▸ **Task statement**: When you output the entries, begin with the first line and end with the line containing "Összes funkció megtekintése", keeping each line exactly as it is.

▸ **Records excerpted from a collection**:
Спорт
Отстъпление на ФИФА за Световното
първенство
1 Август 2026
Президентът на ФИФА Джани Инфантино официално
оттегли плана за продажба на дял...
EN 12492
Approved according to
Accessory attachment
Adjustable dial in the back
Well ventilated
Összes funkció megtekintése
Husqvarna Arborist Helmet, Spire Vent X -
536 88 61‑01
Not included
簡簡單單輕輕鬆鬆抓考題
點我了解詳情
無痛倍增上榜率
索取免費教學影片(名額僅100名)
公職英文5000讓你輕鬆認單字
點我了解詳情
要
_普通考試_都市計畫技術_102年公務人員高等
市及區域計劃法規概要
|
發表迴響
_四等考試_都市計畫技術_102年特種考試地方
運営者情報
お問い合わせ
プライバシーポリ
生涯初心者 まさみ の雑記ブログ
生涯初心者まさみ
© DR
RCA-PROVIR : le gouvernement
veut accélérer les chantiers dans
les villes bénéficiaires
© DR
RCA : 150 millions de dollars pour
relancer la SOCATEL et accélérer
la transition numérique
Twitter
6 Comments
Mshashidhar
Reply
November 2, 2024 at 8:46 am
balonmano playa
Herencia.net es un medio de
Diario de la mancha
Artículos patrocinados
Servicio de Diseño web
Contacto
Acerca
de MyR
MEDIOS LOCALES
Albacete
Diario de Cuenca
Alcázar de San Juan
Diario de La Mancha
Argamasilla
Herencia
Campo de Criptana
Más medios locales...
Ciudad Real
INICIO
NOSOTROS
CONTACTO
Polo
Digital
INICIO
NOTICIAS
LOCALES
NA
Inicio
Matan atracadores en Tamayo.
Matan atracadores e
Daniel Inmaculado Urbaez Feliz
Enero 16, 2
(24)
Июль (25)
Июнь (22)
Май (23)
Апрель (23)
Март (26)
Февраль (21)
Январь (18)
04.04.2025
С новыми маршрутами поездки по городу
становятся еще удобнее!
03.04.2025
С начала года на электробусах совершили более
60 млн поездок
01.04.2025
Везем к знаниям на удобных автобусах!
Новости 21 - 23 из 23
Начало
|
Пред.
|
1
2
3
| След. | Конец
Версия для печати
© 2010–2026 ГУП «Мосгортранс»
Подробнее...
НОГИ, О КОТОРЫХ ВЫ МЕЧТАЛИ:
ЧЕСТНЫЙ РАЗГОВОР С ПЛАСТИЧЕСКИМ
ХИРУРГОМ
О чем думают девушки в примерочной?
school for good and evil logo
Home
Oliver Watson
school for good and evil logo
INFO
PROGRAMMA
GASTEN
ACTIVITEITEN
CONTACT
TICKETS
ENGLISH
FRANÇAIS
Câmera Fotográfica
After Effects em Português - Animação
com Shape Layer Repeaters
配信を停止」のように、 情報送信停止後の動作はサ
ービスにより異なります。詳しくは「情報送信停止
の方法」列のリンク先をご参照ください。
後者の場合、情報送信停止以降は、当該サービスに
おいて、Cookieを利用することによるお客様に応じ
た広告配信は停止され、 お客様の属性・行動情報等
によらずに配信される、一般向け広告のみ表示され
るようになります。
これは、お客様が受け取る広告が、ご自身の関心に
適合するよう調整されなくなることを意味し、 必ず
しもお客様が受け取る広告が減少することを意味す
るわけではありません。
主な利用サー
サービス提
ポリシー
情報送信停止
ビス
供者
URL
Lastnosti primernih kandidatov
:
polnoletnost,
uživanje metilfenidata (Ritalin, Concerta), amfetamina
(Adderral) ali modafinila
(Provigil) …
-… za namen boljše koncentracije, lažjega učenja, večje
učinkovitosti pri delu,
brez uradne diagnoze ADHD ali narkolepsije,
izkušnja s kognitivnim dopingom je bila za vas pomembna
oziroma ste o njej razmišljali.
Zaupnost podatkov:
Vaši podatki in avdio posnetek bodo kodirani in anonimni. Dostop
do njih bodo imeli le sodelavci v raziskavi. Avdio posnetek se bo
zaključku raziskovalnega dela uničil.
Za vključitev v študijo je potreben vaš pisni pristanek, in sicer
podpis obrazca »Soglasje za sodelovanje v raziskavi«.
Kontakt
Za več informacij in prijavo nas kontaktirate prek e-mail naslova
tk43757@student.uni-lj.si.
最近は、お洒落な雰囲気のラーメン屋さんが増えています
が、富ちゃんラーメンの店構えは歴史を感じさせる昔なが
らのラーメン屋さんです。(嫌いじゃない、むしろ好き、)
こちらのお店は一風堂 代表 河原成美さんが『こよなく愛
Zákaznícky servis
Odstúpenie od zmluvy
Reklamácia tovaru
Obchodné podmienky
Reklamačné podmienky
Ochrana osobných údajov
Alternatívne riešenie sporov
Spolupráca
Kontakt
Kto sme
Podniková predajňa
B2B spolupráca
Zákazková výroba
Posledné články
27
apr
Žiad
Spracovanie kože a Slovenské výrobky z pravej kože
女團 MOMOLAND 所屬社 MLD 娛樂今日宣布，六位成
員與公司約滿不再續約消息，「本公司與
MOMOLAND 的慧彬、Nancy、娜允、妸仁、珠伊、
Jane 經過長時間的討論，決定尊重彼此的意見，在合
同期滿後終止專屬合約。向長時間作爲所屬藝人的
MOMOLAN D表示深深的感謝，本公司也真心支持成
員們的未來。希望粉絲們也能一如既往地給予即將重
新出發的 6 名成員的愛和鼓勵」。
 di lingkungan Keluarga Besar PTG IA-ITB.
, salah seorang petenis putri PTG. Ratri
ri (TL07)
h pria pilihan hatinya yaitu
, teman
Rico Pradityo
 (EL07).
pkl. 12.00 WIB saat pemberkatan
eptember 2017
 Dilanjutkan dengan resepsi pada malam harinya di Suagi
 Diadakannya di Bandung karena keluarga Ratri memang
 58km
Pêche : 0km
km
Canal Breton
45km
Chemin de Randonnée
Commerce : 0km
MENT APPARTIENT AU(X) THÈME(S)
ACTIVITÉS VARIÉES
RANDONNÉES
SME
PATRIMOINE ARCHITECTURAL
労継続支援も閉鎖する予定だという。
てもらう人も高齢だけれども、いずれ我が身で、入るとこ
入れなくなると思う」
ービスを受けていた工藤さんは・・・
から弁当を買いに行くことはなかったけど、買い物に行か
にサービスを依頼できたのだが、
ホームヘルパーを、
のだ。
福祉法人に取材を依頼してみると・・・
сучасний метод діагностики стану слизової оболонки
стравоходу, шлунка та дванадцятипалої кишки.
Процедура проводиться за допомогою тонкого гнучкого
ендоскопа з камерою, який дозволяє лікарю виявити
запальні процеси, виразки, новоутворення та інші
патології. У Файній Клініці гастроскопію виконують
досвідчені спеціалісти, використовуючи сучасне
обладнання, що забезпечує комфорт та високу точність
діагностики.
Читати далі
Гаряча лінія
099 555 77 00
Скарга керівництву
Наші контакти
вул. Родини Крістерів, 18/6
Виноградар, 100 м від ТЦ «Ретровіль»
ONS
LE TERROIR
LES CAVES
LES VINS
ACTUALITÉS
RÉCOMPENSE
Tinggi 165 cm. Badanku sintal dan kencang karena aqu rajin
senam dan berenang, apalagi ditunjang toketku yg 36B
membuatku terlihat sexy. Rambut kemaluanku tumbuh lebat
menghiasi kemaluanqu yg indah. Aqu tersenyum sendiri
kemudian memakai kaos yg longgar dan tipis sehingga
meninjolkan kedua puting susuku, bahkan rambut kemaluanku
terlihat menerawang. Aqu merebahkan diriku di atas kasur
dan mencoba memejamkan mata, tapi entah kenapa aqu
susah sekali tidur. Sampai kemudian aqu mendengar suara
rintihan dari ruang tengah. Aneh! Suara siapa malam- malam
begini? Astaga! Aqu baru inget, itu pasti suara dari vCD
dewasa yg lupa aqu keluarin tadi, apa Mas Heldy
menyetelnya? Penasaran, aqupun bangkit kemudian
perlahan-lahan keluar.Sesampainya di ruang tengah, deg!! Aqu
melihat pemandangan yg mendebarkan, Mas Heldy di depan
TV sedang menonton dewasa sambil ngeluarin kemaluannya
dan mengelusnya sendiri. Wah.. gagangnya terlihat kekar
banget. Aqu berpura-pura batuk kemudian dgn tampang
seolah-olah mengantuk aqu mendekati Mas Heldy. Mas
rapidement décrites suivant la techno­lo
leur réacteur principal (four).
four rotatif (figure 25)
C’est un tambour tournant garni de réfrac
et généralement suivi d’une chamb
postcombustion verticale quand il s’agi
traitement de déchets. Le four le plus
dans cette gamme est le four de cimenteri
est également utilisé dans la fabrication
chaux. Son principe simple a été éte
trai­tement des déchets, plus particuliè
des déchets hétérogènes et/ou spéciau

▸ **Task solution**:
Спорт
Отстъпление на ФИФА за Световното
първенство
1 Август 2026
Президентът на ФИФА Джани Инфантино официално
оттегли плана за продажба на дял...
EN 12492
Approved according to
Accessory attachment
Adjustable dial in the back
Well ventilated
Összes funkció megtekintése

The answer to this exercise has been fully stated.